Page images and extracted text:

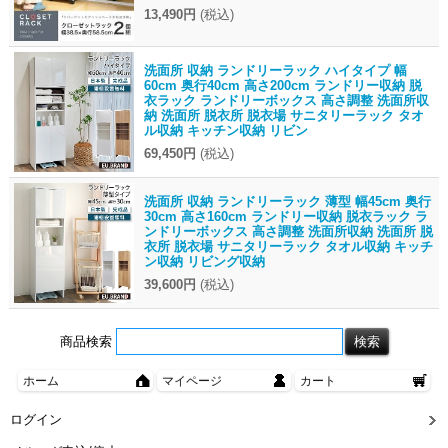
13,490円
(税込)
洗面所 収納 ランドリーラック ハイタイプ 幅
60cm 奥行40cm 高さ200cm ランドリー収納 脱
衣ラック ランドリーボックス 高さ調整 洗面所収
納 洗面所 脱衣所 脱衣場 サニタリーラック タオ
ル収納 キッチン収納 リビン
69,450円
(税込)
洗面所 収納 ランドリーラック 薄型 幅45cm 奥行
30cm 高さ160cm ランドリー収納 脱衣ラック ラ
ンドリーボックス 高さ調整 洗面所収納 洗面所 脱
衣所 脱衣場 サニタリーラック タオル収納 キッチ
ン収納 リビング収納
39,600円
(税込)
商品検索
ホーム
マイページ
カート
ログイン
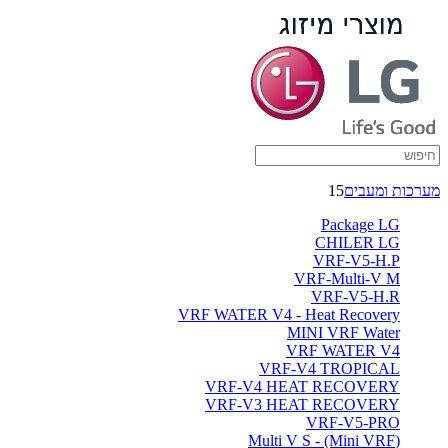
מערכות ומעבים
15
Package LG
CHILER LG
VRF-V5-H.P
VRF-Multi-V M
VRF-V5-H.R
VRF WATER V4 - Heat Recovery
MINI VRF Water
VRF WATER V4
VRF-V4 TROPICAL
VRF-V4 HEAT RECOVERY
VRF-V3 HEAT RECOVERY
VRF-V5-PRO
(Multi V S - (Mini VRF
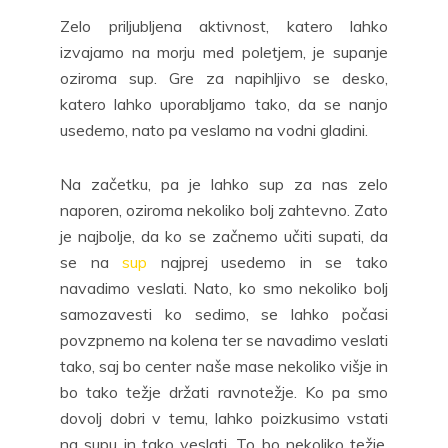
Zelo priljubljena aktivnost, katero lahko
izvajamo na morju med poletjem, je supanje
oziroma sup. Gre za napihljivo se desko,
katero lahko uporabljamo tako, da se nanjo
usedemo, nato pa veslamo na vodni gladini.
Na začetku, pa je lahko sup za nas zelo
naporen, oziroma nekoliko bolj zahtevno. Zato
je najbolje, da ko se začnemo učiti supati, da
se na
sup
najprej usedemo in se tako
navadimo veslati. Nato, ko smo nekoliko bolj
samozavesti ko sedimo, se lahko počasi
povzpnemo na kolena ter se navadimo veslati
tako, saj bo center naše mase nekoliko višje in
bo tako težje držati ravnotežje. Ko pa smo
dovolj dobri v temu, lahko poizkusimo vstati
na supu in tako veslati. To bo nekoliko težje,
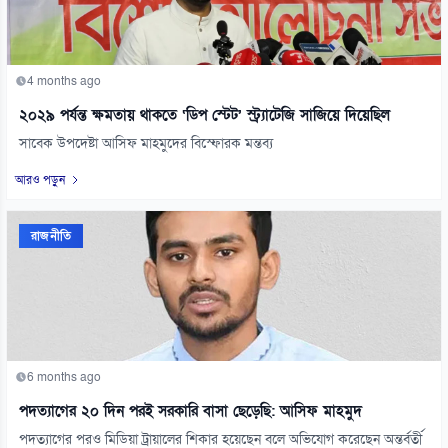
4 months ago
২০২৯ পর্যন্ত ক্ষমতায় থাকতে ‘ডিপ স্টেট’ স্ট্র্যাটেজি সাজিয়ে দিয়েছিল
সাবেক উপদেষ্টা আসিফ মাহমুদের বিস্ফোরক মন্তব্য
আরও পড়ুন
রাজনীতি
6 months ago
পদত্যাগের ২০ দিন পরই সরকারি বাসা ছেড়েছি: আসিফ মাহমুদ
পদত্যাগের পরও মিডিয়া ট্রায়ালের শিকার হয়েছেন বলে অভিযোগ করেছেন অন্তর্বর্তী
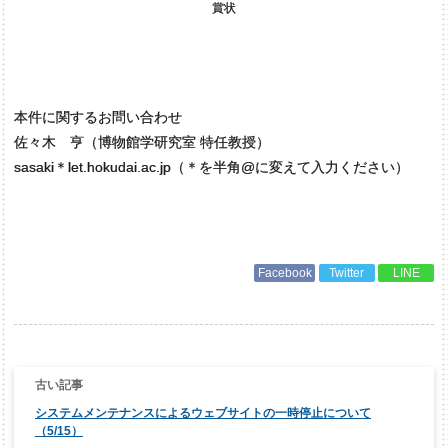
賞状
本件に関するお問い合わせ
佐々木 亨（博物館学研究室 特任教授）
sasaki＊let.hokudai.ac.jp（＊を半角@に変えて入力ください）
Facebook
Twitter
LINE
投
稿
ナ
システムメンテナンスによるウェブサイトの一時停止について
ビ
ゲ
（5/15）
ー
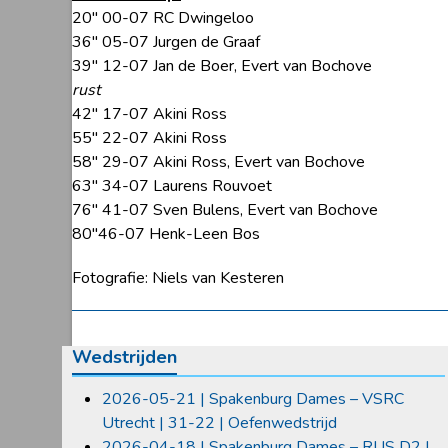
20″ 00-07 RC Dwingeloo
36″ 05-07 Jurgen de Graaf
39″ 12-07 Jan de Boer, Evert van Bochove
rust
42″ 17-07 Akini Ross
55″ 22-07 Akini Ross
58″ 29-07 Akini Ross, Evert van Bochove
63″ 34-07 Laurens Rouvoet
76″ 41-07 Sven Bulens, Evert van Bochove
80″46-07 Henk-Leen Bos
Fotografie: Niels van Kesteren
Wedstrijden
2026-05-21 | Spakenburg Dames – VSRC
Utrecht | 31-22 | Oefenwedstrijd
2026-04-18 | Spakenburg Dames – RUS D2 |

> **TASK ITEM**:
Return every line of the data above exactly, and omit all pictures.

> **THE ANSWER**:
13,490円
(税込)
洗面所 収納 ランドリーラック ハイタイプ 幅
60cm 奥行40cm 高さ200cm ランドリー収納 脱
衣ラック ランドリーボックス 高さ調整 洗面所収
納 洗面所 脱衣所 脱衣場 サニタリーラック タオ
ル収納 キッチン収納 リビン
69,450円
(税込)
洗面所 収納 ランドリーラック 薄型 幅45cm 奥行
30cm 高さ160cm ランドリー収納 脱衣ラック ラ
ンドリーボックス 高さ調整 洗面所収納 洗面所 脱
衣所 脱衣場 サニタリーラック タオル収納 キッチ
ン収納 リビング収納
39,600円
(税込)
商品検索
ホーム
マイページ
カート
ログイン
מערכות ומעבים
15
Package LG
CHILER LG
VRF-V5-H.P
VRF-Multi-V M
VRF-V5-H.R
VRF WATER V4 - Heat Recovery
MINI VRF Water
VRF WATER V4
VRF-V4 TROPICAL
VRF-V4 HEAT RECOVERY
VRF-V3 HEAT RECOVERY
VRF-V5-PRO
(Multi V S - (Mini VRF
Zelo priljubljena aktivnost, katero lahko
izvajamo na morju med poletjem, je supanje
oziroma sup. Gre za napihljivo se desko,
katero lahko uporabljamo tako, da se nanjo
usedemo, nato pa veslamo na vodni gladini.
Na začetku, pa je lahko sup za nas zelo
naporen, oziroma nekoliko bolj zahtevno. Zato
je najbolje, da ko se začnemo učiti supati, da
se na
sup
najprej usedemo in se tako
navadimo veslati. Nato, ko smo nekoliko bolj
samozavesti ko sedimo, se lahko počasi
povzpnemo na kolena ter se navadimo veslati
tako, saj bo center naše mase nekoliko višje in
bo tako težje držati ravnotežje. Ko pa smo
dovolj dobri v temu, lahko poizkusimo vstati
na supu in tako veslati. To bo nekoliko težje,
4 months ago
২০২৯ পর্যন্ত ক্ষমতায় থাকতে ‘ডিপ স্টেট’ স্ট্র্যাটেজি সাজিয়ে দিয়েছিল
সাবেক উপদেষ্টা আসিফ মাহমুদের বিস্ফোরক মন্তব্য
আরও পড়ুন
রাজনীতি
6 months ago
পদত্যাগের ২০ দিন পরই সরকারি বাসা ছেড়েছি: আসিফ মাহমুদ
পদত্যাগের পরও মিডিয়া ট্রায়ালের শিকার হয়েছেন বলে অভিযোগ করেছেন অন্তর্বর্তী
賞状
本件に関するお問い合わせ
佐々木 亨（博物館学研究室 特任教授）
sasaki＊let.hokudai.ac.jp（＊を半角@に変えて入力ください）
Facebook
Twitter
LINE
投
稿
ナ
システムメンテナンスによるウェブサイトの一時停止について
ビ
ゲ
（5/15）
ー
20″ 00-07 RC Dwingeloo
36″ 05-07 Jurgen de Graaf
39″ 12-07 Jan de Boer, Evert van Bochove
rust
42″ 17-07 Akini Ross
55″ 22-07 Akini Ross
58″ 29-07 Akini Ross, Evert van Bochove
63″ 34-07 Laurens Rouvoet
76″ 41-07 Sven Bulens, Evert van Bochove
80″46-07 Henk-Leen Bos
Fotografie: Niels van Kesteren
Wedstrijden
2026-05-21 | Spakenburg Dames – VSRC
Utrecht | 31-22 | Oefenwedstrijd
2026-04-18 | Spakenburg Dames – RUS D2 |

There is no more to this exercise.